Exercise materials:

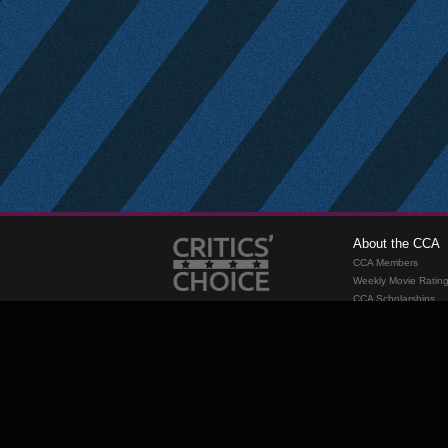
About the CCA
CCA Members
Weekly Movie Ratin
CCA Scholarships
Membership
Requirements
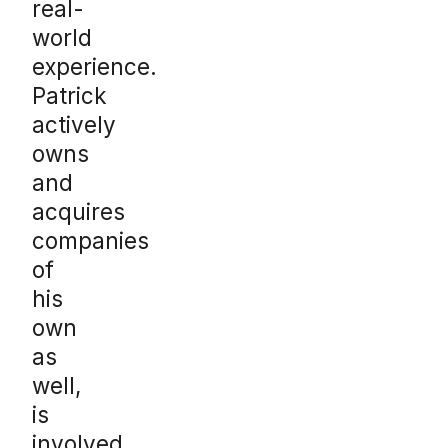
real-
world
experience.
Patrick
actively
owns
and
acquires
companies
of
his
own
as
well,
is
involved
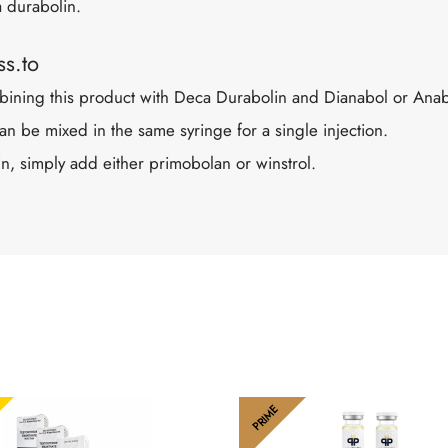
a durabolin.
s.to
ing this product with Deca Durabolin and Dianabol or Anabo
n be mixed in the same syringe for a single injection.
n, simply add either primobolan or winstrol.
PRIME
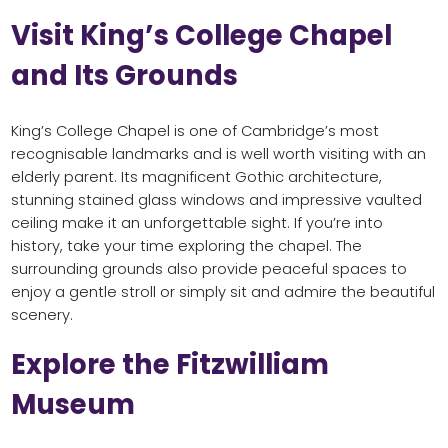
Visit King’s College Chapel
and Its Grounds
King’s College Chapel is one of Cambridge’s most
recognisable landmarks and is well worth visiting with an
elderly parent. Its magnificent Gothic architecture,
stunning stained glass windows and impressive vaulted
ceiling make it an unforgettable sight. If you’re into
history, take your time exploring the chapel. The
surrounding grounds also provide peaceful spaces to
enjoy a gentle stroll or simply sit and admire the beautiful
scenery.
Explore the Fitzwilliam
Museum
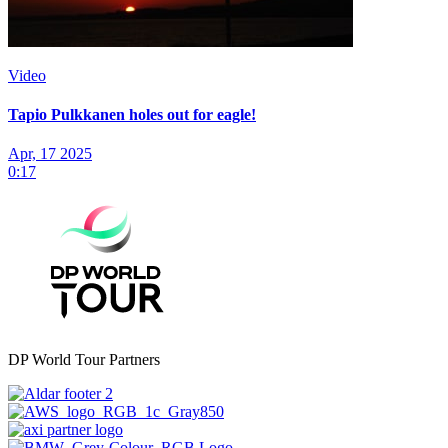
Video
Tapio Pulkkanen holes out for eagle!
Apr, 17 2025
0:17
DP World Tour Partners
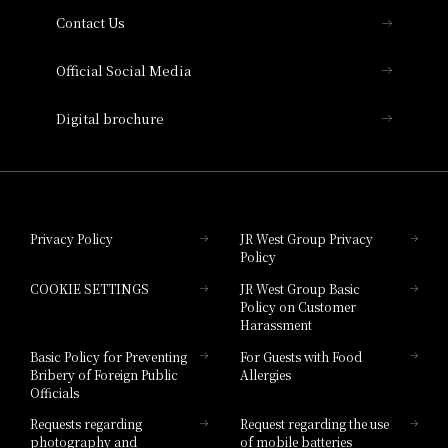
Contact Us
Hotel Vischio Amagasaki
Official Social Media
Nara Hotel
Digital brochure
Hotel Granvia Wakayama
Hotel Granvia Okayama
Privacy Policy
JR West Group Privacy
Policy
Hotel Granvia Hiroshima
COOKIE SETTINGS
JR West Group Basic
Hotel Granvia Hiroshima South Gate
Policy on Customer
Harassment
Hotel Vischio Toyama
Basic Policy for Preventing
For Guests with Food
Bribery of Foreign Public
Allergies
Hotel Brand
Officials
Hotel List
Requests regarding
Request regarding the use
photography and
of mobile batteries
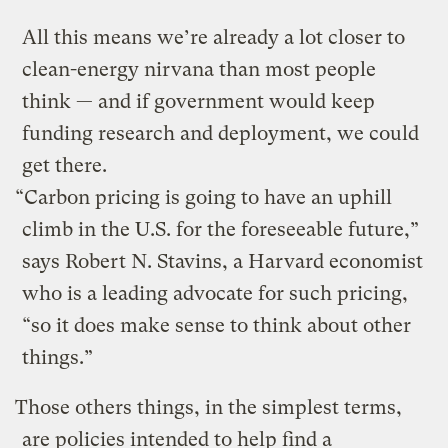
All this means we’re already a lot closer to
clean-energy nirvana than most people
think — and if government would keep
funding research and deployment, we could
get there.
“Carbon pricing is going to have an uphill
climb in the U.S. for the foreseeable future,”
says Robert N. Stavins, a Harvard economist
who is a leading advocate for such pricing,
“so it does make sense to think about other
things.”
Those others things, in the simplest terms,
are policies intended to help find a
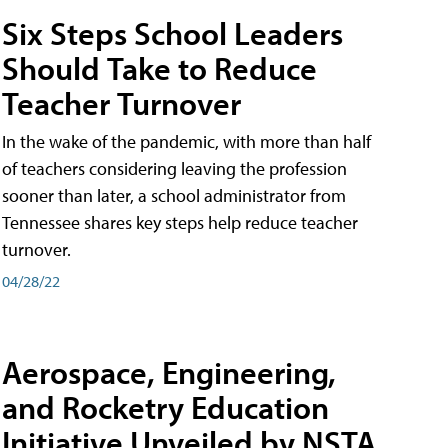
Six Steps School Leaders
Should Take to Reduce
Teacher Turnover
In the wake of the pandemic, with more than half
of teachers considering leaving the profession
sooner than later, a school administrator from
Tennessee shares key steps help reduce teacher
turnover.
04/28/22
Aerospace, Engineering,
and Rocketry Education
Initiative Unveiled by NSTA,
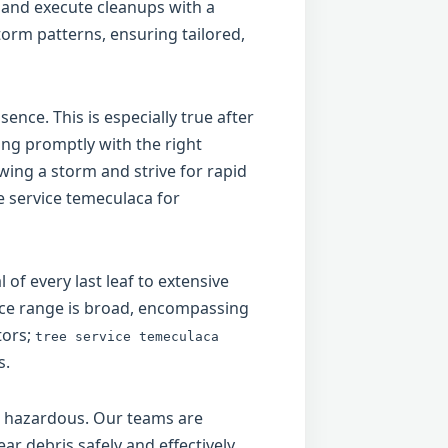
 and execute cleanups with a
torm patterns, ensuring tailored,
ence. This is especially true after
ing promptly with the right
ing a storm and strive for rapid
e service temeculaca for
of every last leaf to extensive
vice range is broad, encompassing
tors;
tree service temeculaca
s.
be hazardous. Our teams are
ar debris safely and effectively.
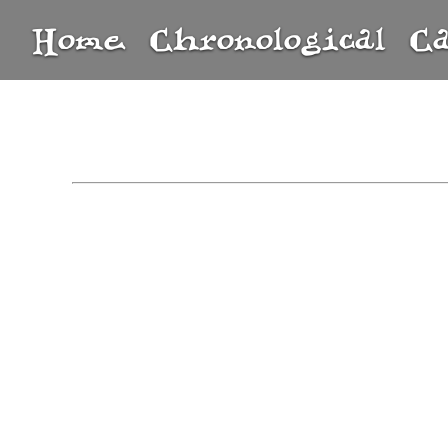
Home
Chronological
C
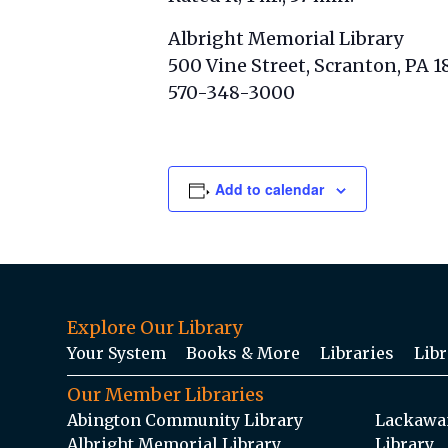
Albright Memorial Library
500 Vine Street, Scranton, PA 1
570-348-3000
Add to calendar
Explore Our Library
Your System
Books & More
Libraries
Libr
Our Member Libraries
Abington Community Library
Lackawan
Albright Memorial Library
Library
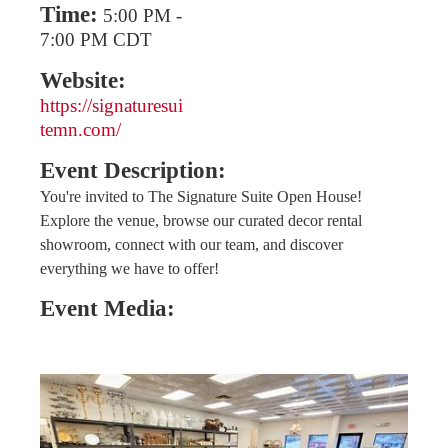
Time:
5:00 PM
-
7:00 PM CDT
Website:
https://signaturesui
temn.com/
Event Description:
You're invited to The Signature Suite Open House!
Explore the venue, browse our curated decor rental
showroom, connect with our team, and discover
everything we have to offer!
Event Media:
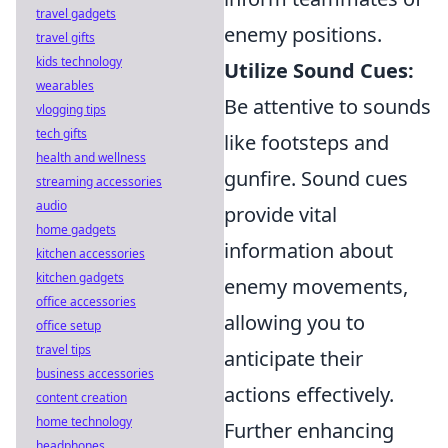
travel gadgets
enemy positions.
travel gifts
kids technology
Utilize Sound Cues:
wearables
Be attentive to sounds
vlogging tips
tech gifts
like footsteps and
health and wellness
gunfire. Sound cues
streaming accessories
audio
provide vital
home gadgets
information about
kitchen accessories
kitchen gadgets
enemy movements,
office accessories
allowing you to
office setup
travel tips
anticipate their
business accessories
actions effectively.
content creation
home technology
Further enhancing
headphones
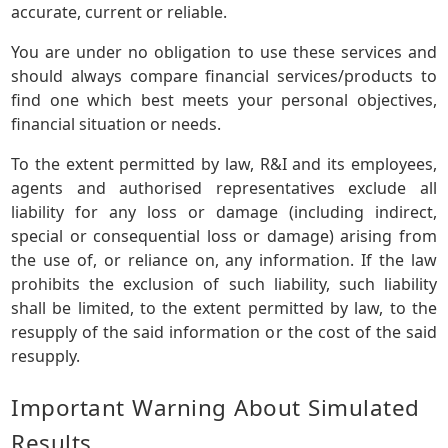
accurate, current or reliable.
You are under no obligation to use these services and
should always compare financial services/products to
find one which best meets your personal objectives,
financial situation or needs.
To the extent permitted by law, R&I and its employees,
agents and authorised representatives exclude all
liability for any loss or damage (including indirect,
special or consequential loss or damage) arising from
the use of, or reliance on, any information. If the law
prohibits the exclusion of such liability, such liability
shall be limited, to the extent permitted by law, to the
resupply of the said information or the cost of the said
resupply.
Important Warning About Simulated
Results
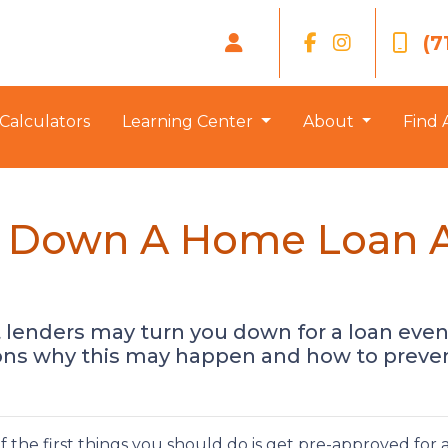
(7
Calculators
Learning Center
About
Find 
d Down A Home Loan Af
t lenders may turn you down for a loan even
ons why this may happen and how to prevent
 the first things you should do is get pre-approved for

Task directions: Within the listing above, say how many lines contain the string "Policy". Reply with the number only.

Answer box: 4